Kathy Davies, who was a longtime library manager and local historian, introduced the Bolducs.
She noted the library looks for local women who are leaders in the community.
The Bolducs own Cudlobe Angus, which began when Dyce Bolduc bought three cows to start his own herd.
Adrianna said she has worked as a nurse at the Claresholm General Hospital and Home Care.
When not working there, she works on the farm, as well as during holidays and breaks.

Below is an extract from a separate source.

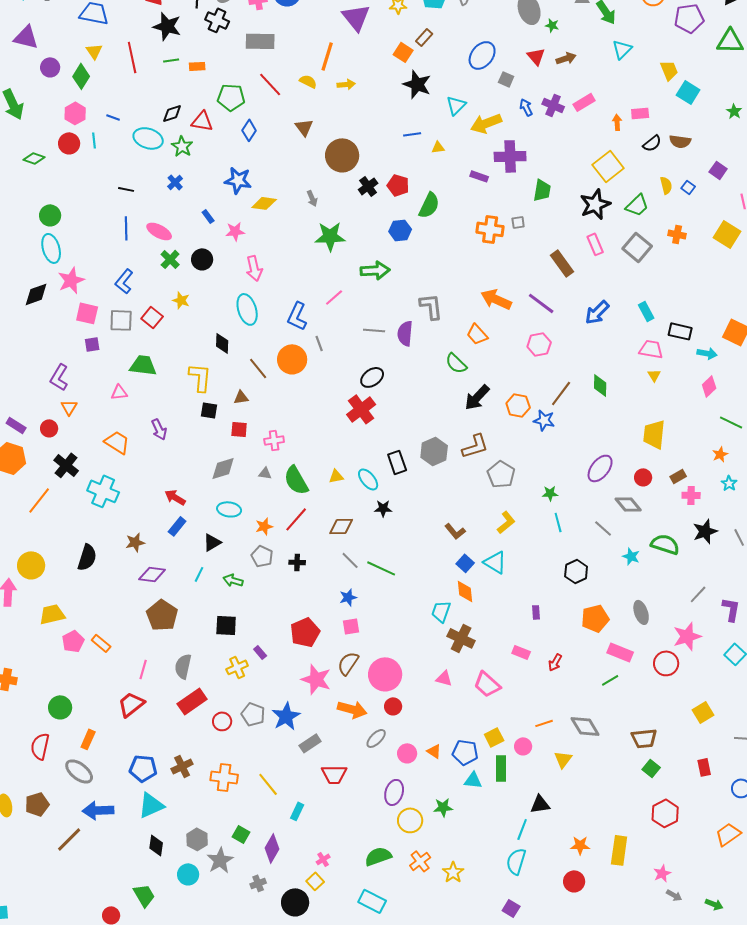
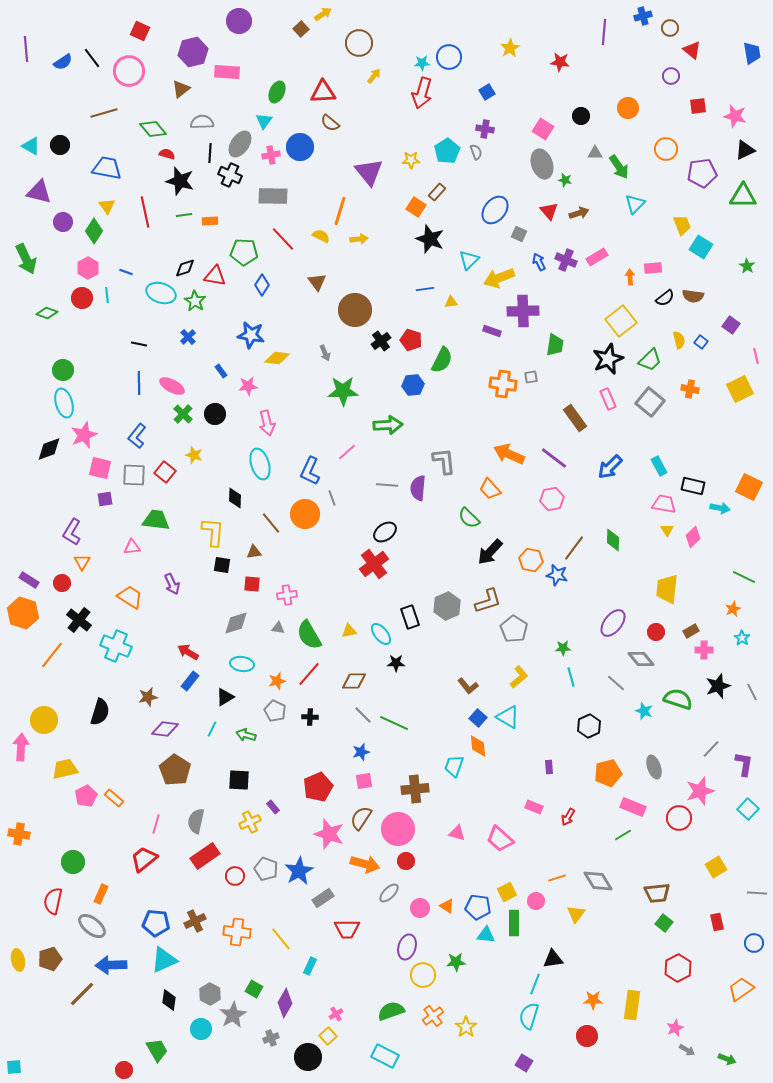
yellow square: (727, 234) -> (740, 389), turned 32
pink diamond: (709, 386) -> (693, 537), moved
brown cross: (461, 638) -> (415, 789), moved, turned -32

She grew up on a farm east of Granum, where she watched her mom do all the work a hired hand does from driving tractor to milking cows and so much more.
Her brothers were expected to do the chores and the girls did the inside work.
So much has changed since then.
“Farming has been great,” she said. “I wouldn’t have it any other way.”
Adrianna and Dyce have three children – two sons and Kaitlynn.
Kaitlynn said her family started raising pure bred cattle at the turn of the last century.
“It’s kind of in our blood,” she said. “It’s part of who I am.”
She said she is blessed to be raised in a family where she was encouraged to pursue whatever she wanted, and was not expected to return to the farm.
After high school, Kaitlynn went to Hutchinson Community College in Kansas then Montana State University.
She said she did all the right things such as get the best grades. Her mentor even encouraged her to go on to pursue her master’s degree too.
Kaitlynn debated that, but always wanted to return to the farm and the cows.
She told her mentor that. He had this look of shock, and suggested different options for her to pursue her master’s.
“At the end of the day, I knew where my place was,” Kaitlynn said.
So she returned hom to be on the farm full time.
She noted things are changing in agriculture, with more young women on farms and ranches. About 30 per cent are now operated by women.
She recalls when she was younger answering the phone, and the caller asking for the man in the house.
Kaitlynn also talked about her grandmother Alice Bolduc, who knew the business. When she travelled, people who knew her referred to her as “A livestock woman”.
“That’s what I aspire to be,” she said.
Now, Kaitlynn is also in a position to hire women for the operation.
Cudlobe started in 1967 and has grown to well over 600 cows, and two companies.
They run a meat business, supplying frozen beef to the community.
Cudlobe is also now the first Canadian producer to be partnering with Certified Angus Beef brand on the Ranch to Table Beef label in the United States.
Overall Kaitlynn is just where she wants to be.
“I’m able to return to the family farm where I was raised,” she said. “That’s a blessing.”